++++ Supplied material

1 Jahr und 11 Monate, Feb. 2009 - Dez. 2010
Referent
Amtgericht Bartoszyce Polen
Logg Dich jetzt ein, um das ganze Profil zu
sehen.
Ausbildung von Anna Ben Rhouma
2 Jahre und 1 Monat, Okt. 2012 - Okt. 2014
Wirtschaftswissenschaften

++++++++
++++ Supplied material

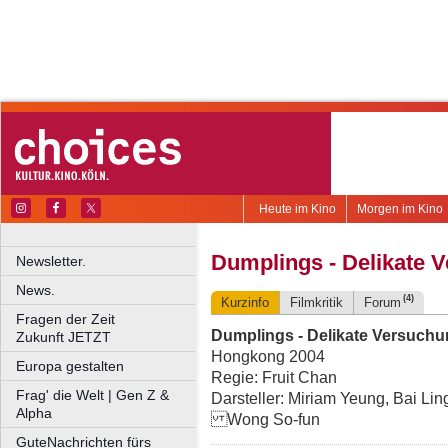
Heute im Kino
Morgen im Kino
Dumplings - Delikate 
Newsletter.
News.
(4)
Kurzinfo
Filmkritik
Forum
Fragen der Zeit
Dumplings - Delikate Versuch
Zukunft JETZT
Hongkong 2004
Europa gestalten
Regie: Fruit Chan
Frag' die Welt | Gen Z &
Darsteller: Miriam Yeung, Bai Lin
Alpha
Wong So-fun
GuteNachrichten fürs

++++++++
++++ Supplied material

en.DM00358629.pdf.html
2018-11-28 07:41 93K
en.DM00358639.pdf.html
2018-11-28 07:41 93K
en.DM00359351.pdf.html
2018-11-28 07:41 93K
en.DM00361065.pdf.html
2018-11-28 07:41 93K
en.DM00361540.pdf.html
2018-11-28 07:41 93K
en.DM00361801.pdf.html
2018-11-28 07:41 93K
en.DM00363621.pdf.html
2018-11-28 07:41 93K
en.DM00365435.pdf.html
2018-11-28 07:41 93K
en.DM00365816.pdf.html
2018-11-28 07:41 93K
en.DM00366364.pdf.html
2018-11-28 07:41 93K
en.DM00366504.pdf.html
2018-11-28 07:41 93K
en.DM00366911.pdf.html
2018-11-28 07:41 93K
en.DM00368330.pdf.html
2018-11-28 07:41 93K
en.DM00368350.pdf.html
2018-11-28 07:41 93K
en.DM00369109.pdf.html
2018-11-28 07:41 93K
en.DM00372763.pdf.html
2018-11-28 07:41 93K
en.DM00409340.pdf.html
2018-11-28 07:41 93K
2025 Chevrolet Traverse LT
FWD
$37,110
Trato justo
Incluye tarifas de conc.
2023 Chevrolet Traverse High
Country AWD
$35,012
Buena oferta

++++++++

- **Task instructions**: A single number is the whole answer: the tally of lines above that contain "Dumplings".

- **Answer area**: 2